- _How to complete this task_
Exact copies of the records below are needed, free of pictures.

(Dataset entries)
# # #
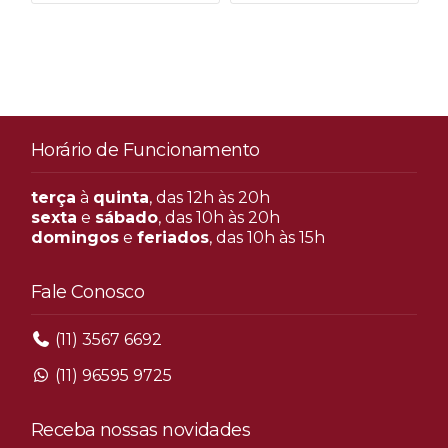
Horário de Funcionamento
terça
à
quinta
, das 12h às 20h
sexta
e
sábado
, das 10h às 20h
domingos
e
feriados
, das 10h às 15h
Fale Conosco
(11) 3567 6692
(11) 96595 9725
Receba nossas novidades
# # #
- _Answer box_
Horário de Funcionamento
terça
à
quinta
, das 12h às 20h
sexta
e
sábado
, das 10h às 20h
domingos
e
feriados
, das 10h às 15h
Fale Conosco
(11) 3567 6692
(11) 96595 9725
Receba nossas novidades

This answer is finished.